What is required
Which lines hold the string "header"? Copy each of them from the material below.

Exercise data
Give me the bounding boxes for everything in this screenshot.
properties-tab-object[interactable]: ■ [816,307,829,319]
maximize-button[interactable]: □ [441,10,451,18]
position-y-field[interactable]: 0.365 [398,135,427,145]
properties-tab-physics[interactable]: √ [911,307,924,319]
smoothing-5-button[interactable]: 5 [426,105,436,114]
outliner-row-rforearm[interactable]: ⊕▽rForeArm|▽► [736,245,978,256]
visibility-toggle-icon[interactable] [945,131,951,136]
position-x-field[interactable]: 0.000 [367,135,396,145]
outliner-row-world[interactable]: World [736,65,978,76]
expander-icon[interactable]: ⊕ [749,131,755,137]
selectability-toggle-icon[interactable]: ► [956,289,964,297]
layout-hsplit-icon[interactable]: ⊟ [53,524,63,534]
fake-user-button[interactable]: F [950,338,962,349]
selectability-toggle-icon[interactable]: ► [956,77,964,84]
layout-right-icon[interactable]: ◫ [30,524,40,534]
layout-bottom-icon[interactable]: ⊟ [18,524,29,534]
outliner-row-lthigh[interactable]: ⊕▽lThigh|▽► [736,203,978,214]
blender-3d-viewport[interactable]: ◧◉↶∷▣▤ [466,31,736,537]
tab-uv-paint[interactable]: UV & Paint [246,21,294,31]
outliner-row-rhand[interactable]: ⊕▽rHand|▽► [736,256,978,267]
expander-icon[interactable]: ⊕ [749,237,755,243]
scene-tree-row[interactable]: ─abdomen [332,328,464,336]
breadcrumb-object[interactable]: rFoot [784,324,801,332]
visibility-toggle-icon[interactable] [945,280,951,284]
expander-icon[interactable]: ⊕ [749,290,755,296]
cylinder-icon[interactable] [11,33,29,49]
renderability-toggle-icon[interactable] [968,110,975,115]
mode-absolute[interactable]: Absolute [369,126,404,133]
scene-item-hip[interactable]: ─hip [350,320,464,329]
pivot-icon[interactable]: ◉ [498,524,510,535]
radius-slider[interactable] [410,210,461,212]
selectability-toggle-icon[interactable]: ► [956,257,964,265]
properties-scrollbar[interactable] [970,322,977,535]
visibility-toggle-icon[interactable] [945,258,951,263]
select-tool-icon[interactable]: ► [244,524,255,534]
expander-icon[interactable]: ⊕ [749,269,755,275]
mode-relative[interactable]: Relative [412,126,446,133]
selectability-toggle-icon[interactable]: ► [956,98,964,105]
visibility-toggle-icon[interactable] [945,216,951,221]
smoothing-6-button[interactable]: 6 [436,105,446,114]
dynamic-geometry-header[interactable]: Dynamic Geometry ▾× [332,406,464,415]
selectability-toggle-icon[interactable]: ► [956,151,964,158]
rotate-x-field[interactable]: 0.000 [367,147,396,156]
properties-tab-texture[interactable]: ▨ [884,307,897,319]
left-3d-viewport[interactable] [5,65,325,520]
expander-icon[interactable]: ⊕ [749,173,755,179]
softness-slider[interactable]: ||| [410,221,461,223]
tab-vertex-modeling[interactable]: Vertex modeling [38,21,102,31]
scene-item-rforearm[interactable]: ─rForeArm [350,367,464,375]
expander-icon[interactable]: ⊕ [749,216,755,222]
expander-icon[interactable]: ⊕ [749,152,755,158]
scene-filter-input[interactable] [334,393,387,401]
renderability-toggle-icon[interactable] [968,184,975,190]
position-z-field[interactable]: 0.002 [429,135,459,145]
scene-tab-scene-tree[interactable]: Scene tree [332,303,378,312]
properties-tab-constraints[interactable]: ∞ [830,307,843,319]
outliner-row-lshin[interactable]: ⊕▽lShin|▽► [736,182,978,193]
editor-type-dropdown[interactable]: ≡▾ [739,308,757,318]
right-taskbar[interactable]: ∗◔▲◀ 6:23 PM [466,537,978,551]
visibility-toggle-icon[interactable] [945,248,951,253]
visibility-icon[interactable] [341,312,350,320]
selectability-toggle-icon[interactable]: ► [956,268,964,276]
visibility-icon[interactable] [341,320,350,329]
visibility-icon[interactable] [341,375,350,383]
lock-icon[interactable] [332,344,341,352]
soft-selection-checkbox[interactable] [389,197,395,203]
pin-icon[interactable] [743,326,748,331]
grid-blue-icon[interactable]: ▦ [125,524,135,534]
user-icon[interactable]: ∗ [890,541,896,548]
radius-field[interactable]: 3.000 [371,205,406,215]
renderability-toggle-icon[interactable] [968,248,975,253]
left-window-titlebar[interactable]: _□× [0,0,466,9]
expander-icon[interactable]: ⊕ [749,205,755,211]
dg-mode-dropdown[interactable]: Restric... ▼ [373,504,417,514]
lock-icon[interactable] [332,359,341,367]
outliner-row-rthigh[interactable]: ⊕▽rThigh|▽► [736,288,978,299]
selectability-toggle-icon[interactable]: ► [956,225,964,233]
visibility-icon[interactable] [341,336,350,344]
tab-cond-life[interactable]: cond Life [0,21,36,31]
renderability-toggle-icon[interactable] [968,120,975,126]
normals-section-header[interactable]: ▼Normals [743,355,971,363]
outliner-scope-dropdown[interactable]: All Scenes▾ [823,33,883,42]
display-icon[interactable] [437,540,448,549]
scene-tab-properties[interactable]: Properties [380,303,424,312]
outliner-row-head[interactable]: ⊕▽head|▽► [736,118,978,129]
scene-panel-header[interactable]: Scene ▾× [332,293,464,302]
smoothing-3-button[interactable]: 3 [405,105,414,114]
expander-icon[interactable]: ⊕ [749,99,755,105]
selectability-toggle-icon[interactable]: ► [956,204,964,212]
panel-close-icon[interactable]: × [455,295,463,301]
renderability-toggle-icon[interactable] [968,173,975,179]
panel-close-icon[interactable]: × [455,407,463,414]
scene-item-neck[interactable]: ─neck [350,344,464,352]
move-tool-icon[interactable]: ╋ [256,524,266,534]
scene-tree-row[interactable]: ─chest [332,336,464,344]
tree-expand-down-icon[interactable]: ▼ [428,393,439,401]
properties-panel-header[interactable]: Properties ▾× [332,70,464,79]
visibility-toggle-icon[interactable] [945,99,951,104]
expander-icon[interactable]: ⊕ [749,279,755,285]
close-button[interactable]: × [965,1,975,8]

Written solution
dynamic-geometry-header[interactable]: Dynamic Geometry ▾× [332,406,464,415]
normals-section-header[interactable]: ▼Normals [743,355,971,363]
scene-panel-header[interactable]: Scene ▾× [332,293,464,302]
properties-panel-header[interactable]: Properties ▾× [332,70,464,79]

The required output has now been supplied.